Dans ce riche paragraphe, Veblen montre l’ascendant de la classe des 1 % sur la politique, ascendant qu’un grand nombre d’auteurs critiquent (avec raison!) de nos jours. Pour l’auteur, tout changement force la société à s’adapter et suscite donc des résistances, surtout chez les riches. On est bien loin des accusations de la droite consensuelle du Québec qui reproche au contraire aux mouvements sociaux leur immobilisme, alors qu’elle crie à l’angoisse fiscale dès qu’on veut faire payer leur juste part aux riches ou à la nécessité de la «création de richesse» quand les environnementalistes sonnent l’alarme avec raison sur le mur vers lequel on fonce en raison du réchauffement climatique, de la pollution et de l’épuisement des ressources. Qui résiste aux changements? Les riches, tel que nous le disait Veblen il y a 115 ans!

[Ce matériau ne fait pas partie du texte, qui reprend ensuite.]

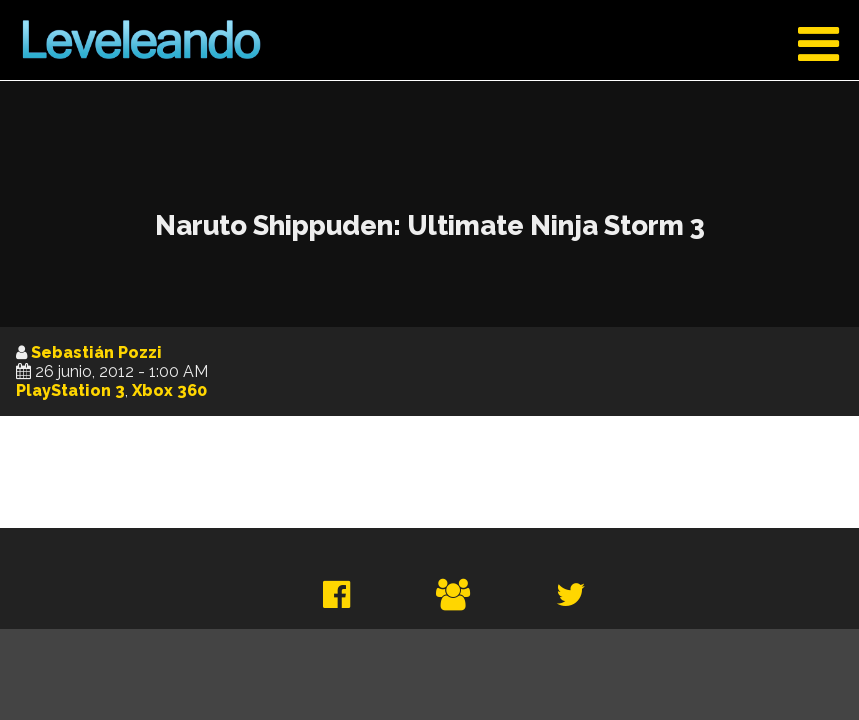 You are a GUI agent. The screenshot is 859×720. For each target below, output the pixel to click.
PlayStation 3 (70, 390)
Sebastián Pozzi (96, 352)
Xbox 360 (169, 390) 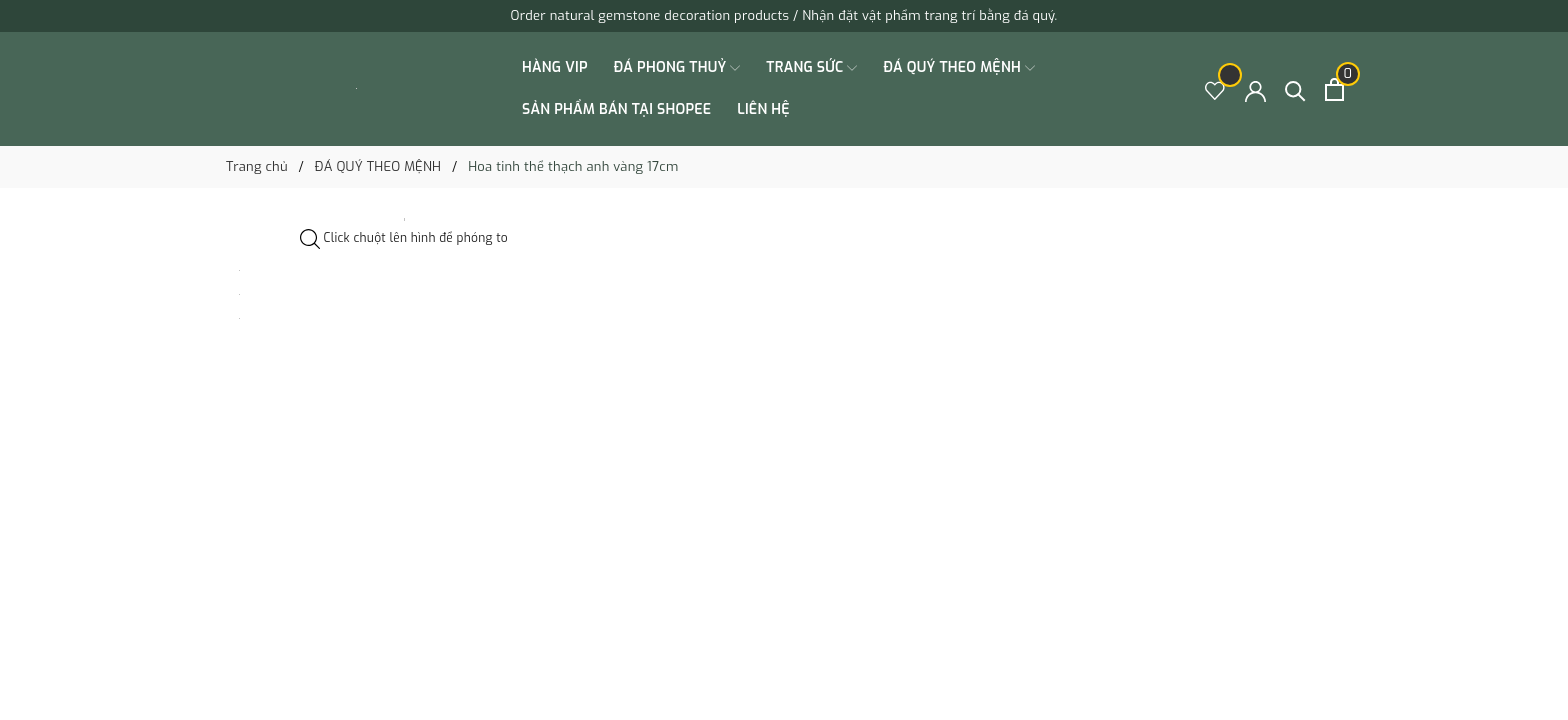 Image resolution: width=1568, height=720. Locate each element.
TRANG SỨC (811, 68)
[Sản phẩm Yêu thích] (1215, 89)
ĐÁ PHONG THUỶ (677, 68)
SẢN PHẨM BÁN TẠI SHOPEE (616, 109)
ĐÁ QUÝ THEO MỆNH (958, 68)
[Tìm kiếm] (1295, 89)
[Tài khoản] (1255, 89)
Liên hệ (763, 109)
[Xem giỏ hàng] (1334, 89)
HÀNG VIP (555, 67)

Veblen explique ensuite que le changement demande de l’énergie et que, pour l’appuyer, il faut en avoir! Raison de plus pour la droite (et la classe de loisir) d’éviter que les pauvres en aient trop :

«On comprend que la sous-alimentation et la fatigue empêchent le progrès, tout comme une vie de luxe lui ferme la porte en supprimant les occasions d’être mécontent. Les gens qui végètent dans la misère et n’ont de force que pour chercher à manger pour aujourd’hui, ces gens sont des conservateurs parce qu’ils ne peuvent pas se permettre de réfléchir à l’après-demain; comme eux les gens parfaitement prospères sont des conservateurs, parce qu’ils n’ont guère sujet de se plaindre de l’état présent des choses.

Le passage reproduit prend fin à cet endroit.